Sehr geehrter Herr oder sehr geehrte Frau Bernstein,

vielen Dank für Ihre Frage.

Wir stehen nach wie vor zu unserer Zustimmung zum ESM. Denn es ist notwendig, in Notlagen befindliche Mitgliedstaaten mit Krediten, deren Konditionen besser als am teils überreagierenden Kapitalmarkt sind, unterstützen zu können. Eine stabile Europäische Währungsunion ist für Deutschland als einer der Hauptprofiteure essentiell. Schließlich setzen wir die Hälfte unserer Waren und Dienstleistungen in der Währungsunion ab. Unsere finale Zustimmung zum ESM haben wir immer an die strikte Durchsetzung des Konditionalitätsprinzips sowie die Gewährleistung der Mitwirkungsrechte des Bundestages gekoppelt. Da uns diese Punkte garantiert werden konnten, haben wir dem ESM-Vertrag auch zugestimmt.
Um nun explizit zu den beiden von Ihnen angesprochenen Punkten zu kommen: Es ist zutreffend, dass über den Abruf der Mittel aus dem ESM der Gouverneursrat entscheidet. Dieser besteht u.a. aus den Finanzministerinnen und Finanzministern der Eurogruppenstaaten und ist somit demokratisch legitimiert. Über den Abruf und die Aufstockung von Kapital entscheidet der Gouverneursrat im gegenseitigen Einvernehmen (Art.5 Abs.6 des ESM-Vertragstexts). Deutschland hat somit immer ein Veto-Recht. Dies wird vom Bundestag, der die Regierung kontrolliert, überwacht. Die Kontrollrechte des Deutschen Bundestages werden daher nicht außer Kraft gesetzt. Der Bundestag wird mittelbar an allen Entscheidungen beteiligt, wie bei nationalem Exekutivhandeln auch.

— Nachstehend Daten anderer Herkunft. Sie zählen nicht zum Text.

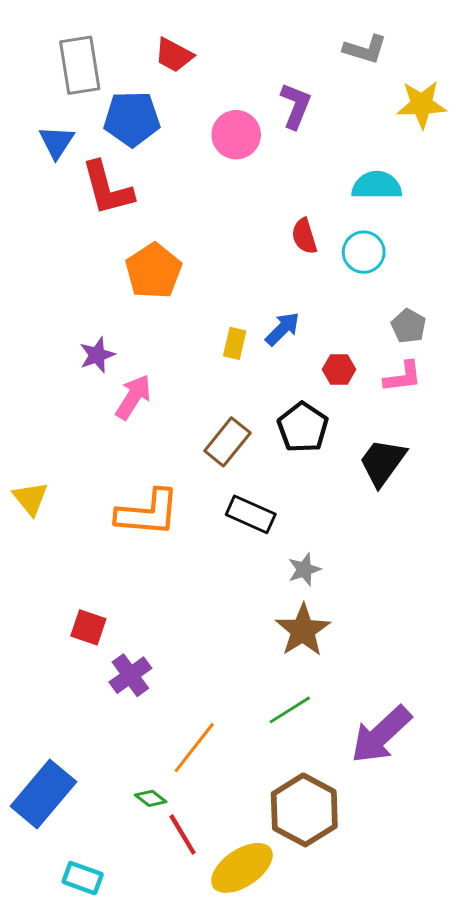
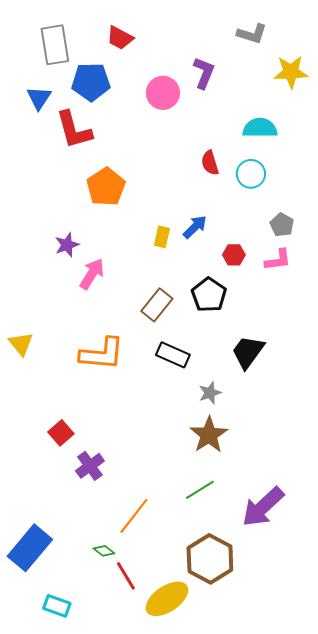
black trapezoid: (383, 462) -> (248, 352), moved
red square: (88, 627) -> (61, 433), turned 30

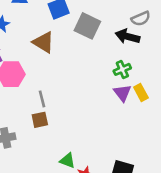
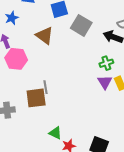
gray line: (42, 99) -> (46, 87), moved
brown square: (40, 120) -> (36, 98), size x1.5

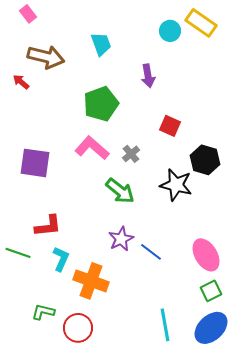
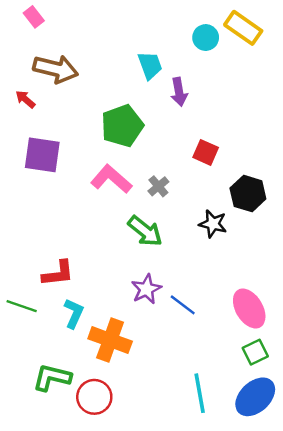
cyan trapezoid: (101, 44) -> (150, 65), moved
purple square: (35, 163) -> (42, 155), moved
black star: (176, 185) -> (213, 224), size x0.7
green L-shape: (43, 312) -> (52, 377), size x1.4

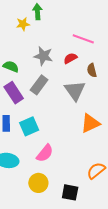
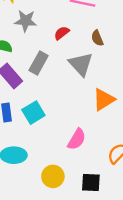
gray star: (43, 56) -> (26, 21), moved
red semicircle: (70, 58) -> (62, 33), moved
pink semicircle: (45, 153) -> (77, 139), moved

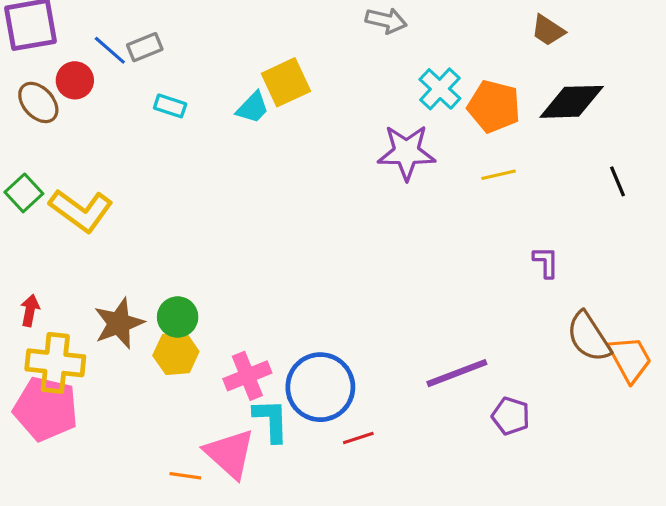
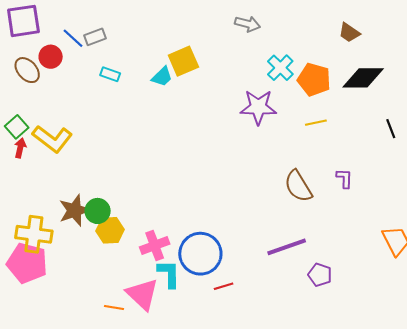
red arrow: (30, 310) -> (20, 148), moved
green circle: (178, 317) -> (98, 211), moved
brown semicircle: (589, 337) -> (298, 186), moved

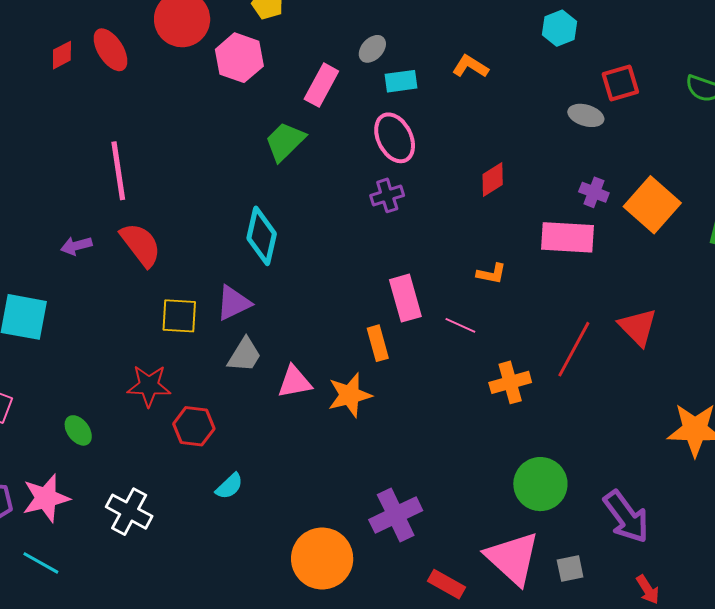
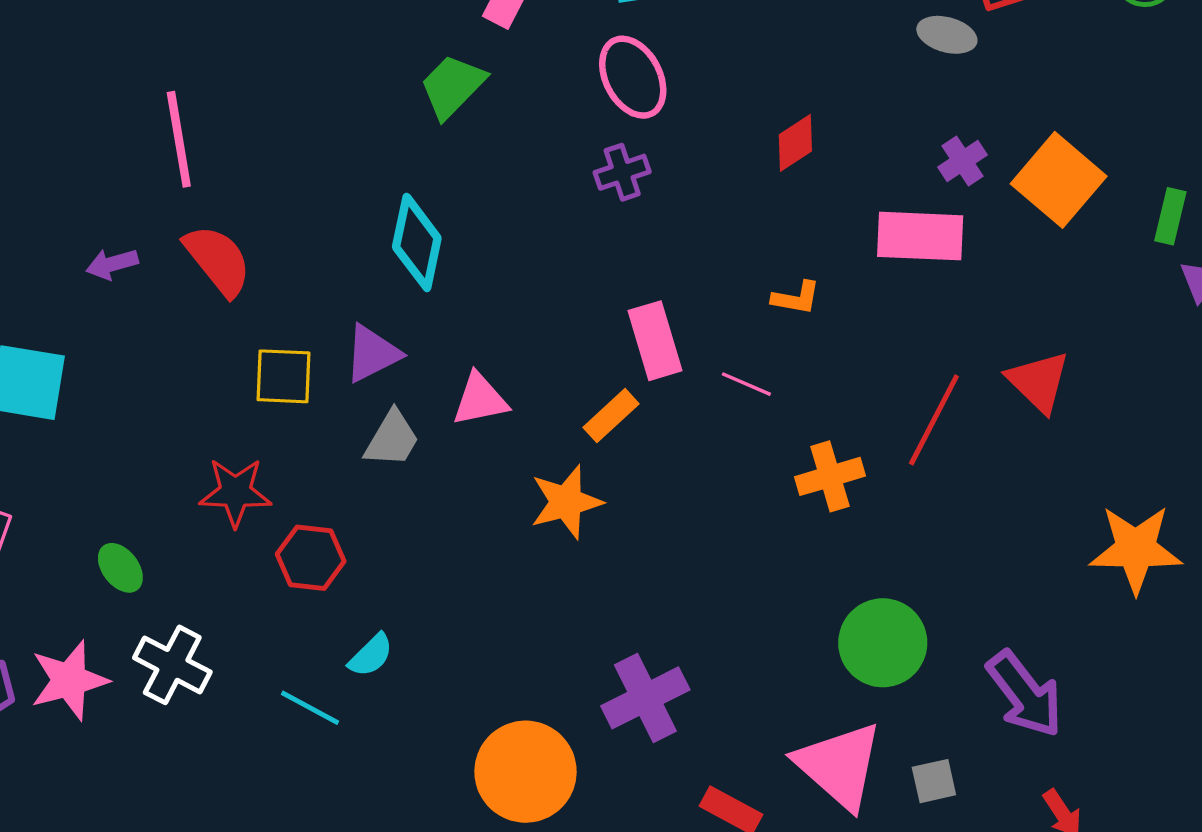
purple cross: (594, 192) -> (963, 161), turned 36
orange rectangle: (378, 343) -> (611, 416), turned 64
pink triangle: (295, 382) -> (480, 400), moved
white cross: (129, 512) -> (172, 665), moved
cyan line: (41, 563) -> (310, 708), moved

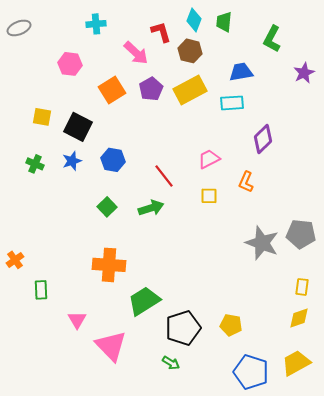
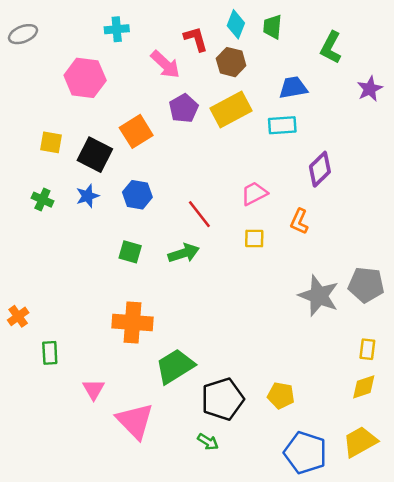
pink hexagon: (70, 64) -> (85, 78), size x1.4
orange square: (112, 90) -> (136, 131), moved
green square: (107, 207) -> (130, 252), turned -30

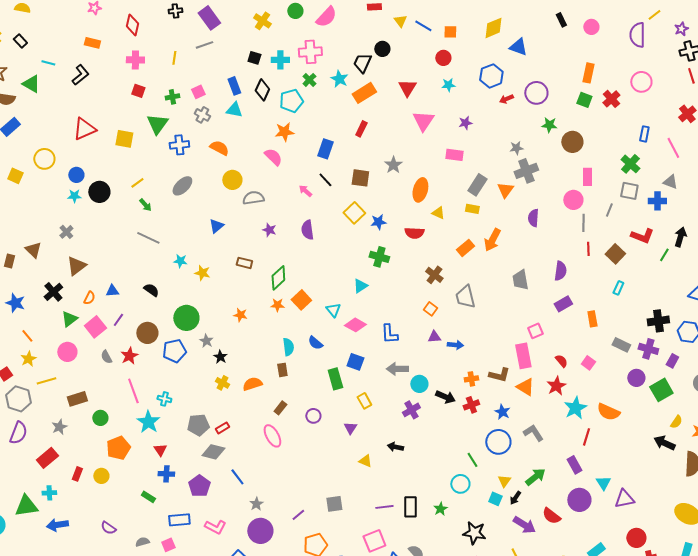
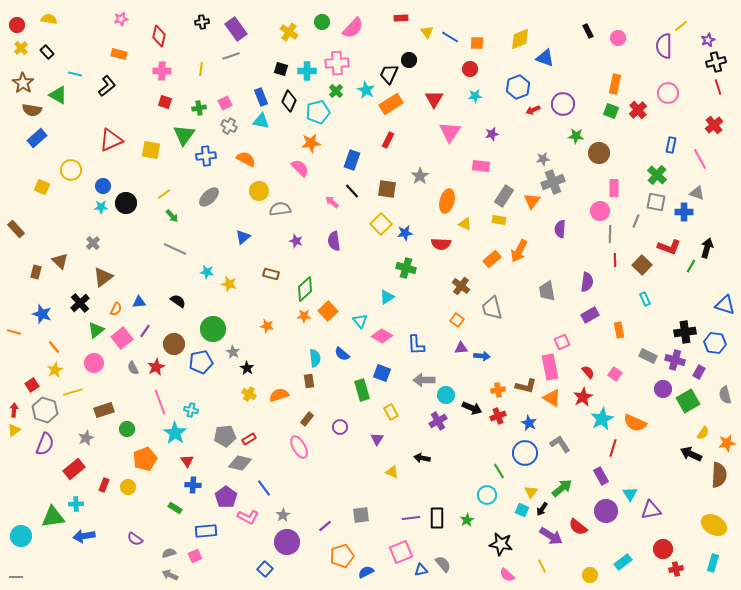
cyan rectangle: (618, 288) -> (645, 299), turned -48
pink L-shape: (215, 527) -> (248, 517), moved

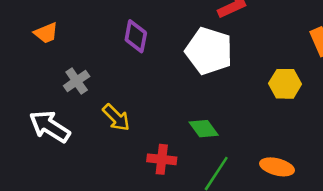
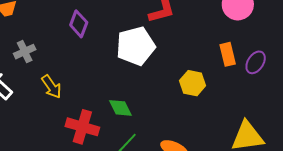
white pentagon: (209, 51) -> (136, 46), turned 30
red cross: (162, 159) -> (82, 127), size x1.4

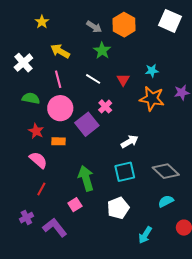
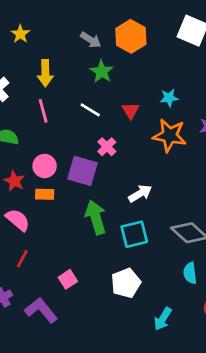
yellow arrow: (60, 51) -> (45, 73), turned -120
pink circle: (60, 108) -> (45, 166), moved, size x0.7
purple square: (87, 124) -> (83, 171), turned -35
green arrow: (86, 178) -> (96, 217), moved
cyan semicircle: (166, 201) -> (190, 273), turned -70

Daneben ist für jede finanzwirksame Zustimmung des ESM die Zustimmung des Bundestages notwendig. Zwar ist es richtig, dass Beschlüsse des Gouverneursrates möglicherweise völkerrechtlich verbindlich sind - wenn der Gouverneursrat wirklich Entscheidungen gegen den Willen des Bundestages fällen sollte, kann Deutschland Konsequenzen ziehen. Dadurch würde es sich zwar möglicherweise in einen Konflikt mit der völkerrechtlichen Verpflichtung begeben, das ist aber auch in anderen Politikbereichen manchmal nicht vermeidbar.

Darüber hinaus ist es in internationalen Organisationen sowie in diplomatischen Vertretungen üblich, dass Mitarbeiterinnen und Mitarbeiter der Immunität unterliegen sowie die Räume unverletzlich sind. Dies soll ein effektives Arbeiten der jeweiligen Institutionen sicherstellen. So unterliegen beispielsweise die Mitarbeiter der Weltbank oder des Internationalem Währungsfonds einer ähnlichen Immunität, wie sie auch die künftigen Mitarbeiterinnen und Mitarbeiter des ESM haben sollen. Darüber hinausgehend kann aber der geschäftsführende Direktor bzw. die geschäftsführende Direktorin nach Art. 35 Abs. 3 die Immunität eines jeden Mitarbeiters des ESM aufheben. Dies ist so bei der Weltbank und IWF nicht möglich.